There are three things that we can describe, the distributions: the shape of the distribution, the spread of the distribution and the central tendency of the distribution.
After more research, I was able to find out that some states had high participation rates in SAT, they had low participation in ACT. And states that had high participation rates in ACT, had low participation in SAT.
Below you can see the participants plots .


Another way say higher SAT scores negatively correlated to its participation rate. The same with ACT scores. Generally, students would rather just stick with one.

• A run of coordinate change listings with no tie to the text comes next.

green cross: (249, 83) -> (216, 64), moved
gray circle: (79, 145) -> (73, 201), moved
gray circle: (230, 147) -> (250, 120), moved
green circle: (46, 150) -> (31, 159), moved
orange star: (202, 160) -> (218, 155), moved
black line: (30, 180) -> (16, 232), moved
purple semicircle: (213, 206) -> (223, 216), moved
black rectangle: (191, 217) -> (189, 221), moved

Above scatterplots clearly demonstrate the relationship between participation rate and test scoring. For both tests, lower rates of participation correspond with higher mean score by state. In the SAT plot, for instance, you can see the cluster of ACT-dominated states at top left where SAT participation is very low and mean scores are all >1200. The small subset of high achieving students that bother to take both tests are high scorers, and so these states have artificially higher score averages. The downward slope of both graphs indicates the negative association between the variables.
OBSERVATION
From the below graph, following are the observations-
- Colorado and Illinois show drastic participation change in both the exams.
- Participation rate is vice versa in both the exams, they are not accepting both the exams
- Participation of the states are not normally distributed in both the exam
- High participation have low result score (especially for English, math and reading).

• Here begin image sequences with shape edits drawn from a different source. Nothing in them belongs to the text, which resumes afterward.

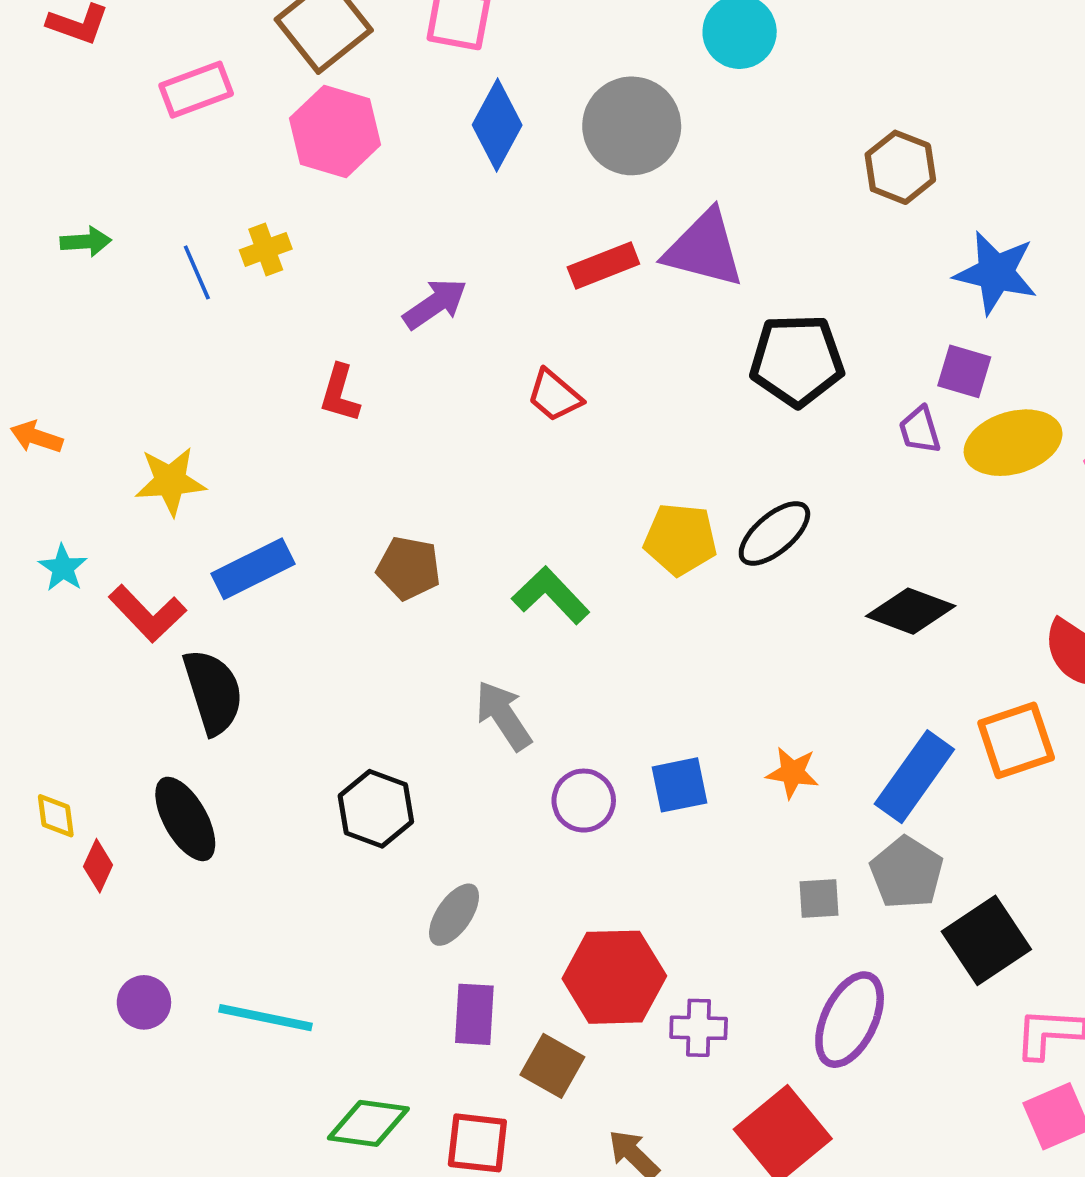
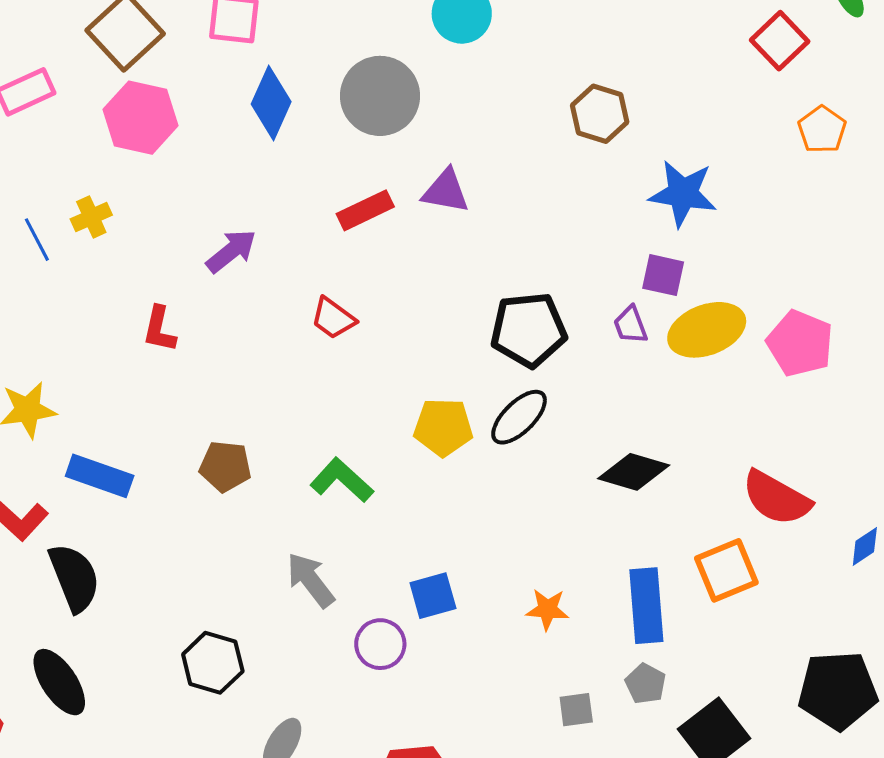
purple triangle: (704, 249) -> (446, 191), size x0.7
black pentagon: (797, 360) -> (529, 330), moved
blue rectangle: (253, 569) -> (100, 476), turned 50
blue rectangle: (914, 777) -> (646, 606), turned -36
blue square: (679, 785) -> (433, 596), moved
gray pentagon: (907, 873) -> (646, 684), size x0.7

- Fewer participants have higher scores

Recommendations
I found statistical inference will give more or less sense to conduct this because some prospects we can cover through statistical inference. Even though it is not enough to find out the proper analysis in all prospects to cover up.
Required more specific data. For example, to get a zone wise classification of states can be considered for specific evaluations. Government should enhance campaign or strategy on this so that states get more participants.
Finally, if they really can’t enhance the participation rates in the states, SAT has a very strong presence internationally and so College Board can use this as a strength and dominate more in that aspect. All in all, the data is great for distinguishing how well the tests themselves are doing but doesn’t provide useful information to help improve SAT participation. There are many other factors we need to consider to make a better suggestion.
And we can say, why don’t we make an uni entrance exam and let every student take it? This will leave more time for student to enjoy their high school and save money and resources for setting up multiple exams.